* **Task goal**
Exactly and only the lines below from the one containing "Spot an opportunity for improvement?" down to the one containing "before dissolving grime, tar" are wanted, both included; please exclude every picture.

* **Data for processing**
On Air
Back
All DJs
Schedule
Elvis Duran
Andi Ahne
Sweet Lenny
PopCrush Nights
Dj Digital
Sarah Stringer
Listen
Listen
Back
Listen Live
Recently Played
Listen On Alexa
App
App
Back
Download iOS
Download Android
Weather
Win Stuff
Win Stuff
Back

...

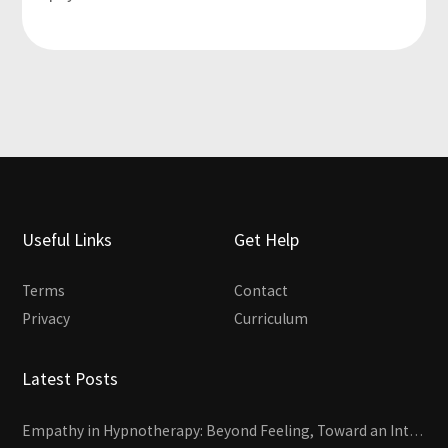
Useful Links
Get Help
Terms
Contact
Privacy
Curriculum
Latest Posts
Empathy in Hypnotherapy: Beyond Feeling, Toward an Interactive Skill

--

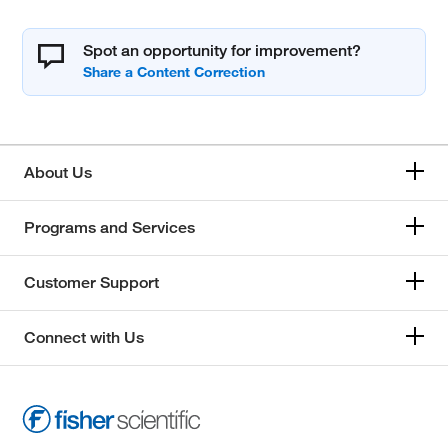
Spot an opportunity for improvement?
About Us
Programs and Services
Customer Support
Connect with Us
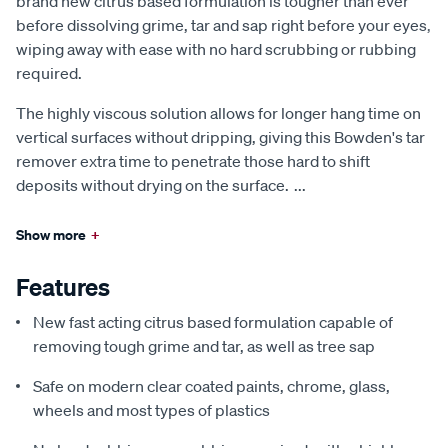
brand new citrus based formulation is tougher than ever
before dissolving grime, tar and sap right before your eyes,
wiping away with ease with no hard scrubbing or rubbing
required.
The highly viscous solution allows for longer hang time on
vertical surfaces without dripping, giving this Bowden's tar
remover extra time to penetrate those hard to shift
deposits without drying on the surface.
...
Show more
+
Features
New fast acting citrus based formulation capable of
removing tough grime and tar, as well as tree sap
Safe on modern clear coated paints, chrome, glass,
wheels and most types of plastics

* **Response box**
Spot an opportunity for improvement?
About Us
Programs and Services
Customer Support
Connect with Us
brand new citrus based formulation is tougher than ever
before dissolving grime, tar and sap right before your eyes,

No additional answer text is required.